The code after this is unchanged. I see that the generated random integers are always the same. There is some difference in the generated output, namely the output is printed every 3 iterations, and I see a lot more metrics printed. I suppose I need to tune (lol) the arguments a bit more to get an output that is exactly the same as before.

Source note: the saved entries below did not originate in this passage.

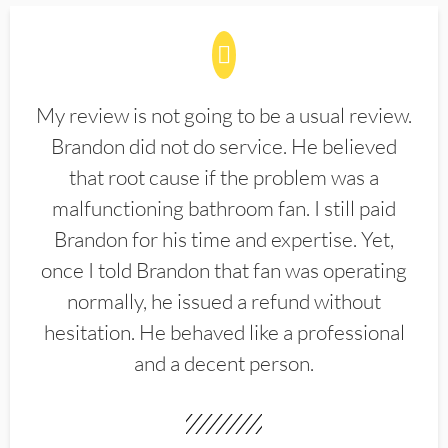
My review is not going to be a usual review.
Brandon did not do service. He believed
that root cause if the problem was a
malfunctioning bathroom fan. I still paid
Brandon for his time and expertise. Yet,
once I told Brandon that fan was operating
normally, he issued a refund without
hesitation. He behaved like a professional
and a decent person.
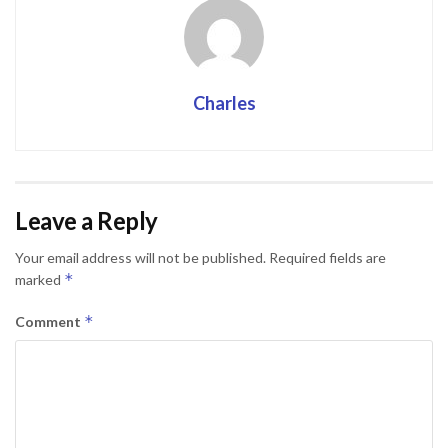
Charles
Leave a Reply
Your email address will not be published.
Required fields are
*
marked
*
Comment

kouroshHakha commented 2 years ago

So I have tried this with .train() as well and it is still reproducible, here is the exact code:

import unittest

import gym
import ray
from ray.tune.registry import register_env
from ray import tune

from ray.rllib.algorithms.dqn import DQNConfig, DQN

class DeterministicCartPole(gym.Env):

    def __init__(self, seed=0):
        self.env = gym.make("CartPole-v0")
        self.env.seed(seed)
        self.action_space = self.env.action_space
        self.observation_space = self.env.observation_space

    def reset(self):
        return self.env.reset()

    def step(self, action):
        return self.env.step(action)

seed = 0
print(f"Starting tests with seed = {seed}")
register_env(
    "deterministic_env",
    lambda _: DeterministicCartPole(seed=seed),
)
config = (
    DQNConfig()
    .environment(env="deterministic_env")
    .resources(num_gpus=1)
    .debugging(seed=seed)
    .rollouts(num_rollout_workers=8) # this for me has caused repro issues
    .reporting(min_time_s_per_iteration=0) # This line is very important
    .framework("torch")
)

# train() call 
algo = config.build()
for i in range(3):
    print(f'//// iteration {i}')
    results = algo.train()
print(results['episode_reward_mean'])

# tune.run call
tune.run(
            DQN,
            name="DQN_DET_CARTPOLE",
            config=config.to_dict(),
            stop={"training_iteration": 3}
)

In the above code both methods should produce the same episode_reward_mean after three iterations. Your questions actually brought up some good points that I want to clarify here:

If you care about reproducibility you have to make sure that there is no stopping condition that is set based on wall-clock time. For example the above code snippet would have not worked if min_time_s_per_iteration was left at default value of 1 (The default is set in SimpleQ's config object which DQN inherits from). This means that the algorithm should have waited at least 1 second per each iteration before moving to another iteration. Therefore, you have to wait more even if the min_train_timesteps_per_iteration or min_sample_timesteps_per_iteration are reached. This causes a perturbation in the random state at some point during training so you may still see differences between runs.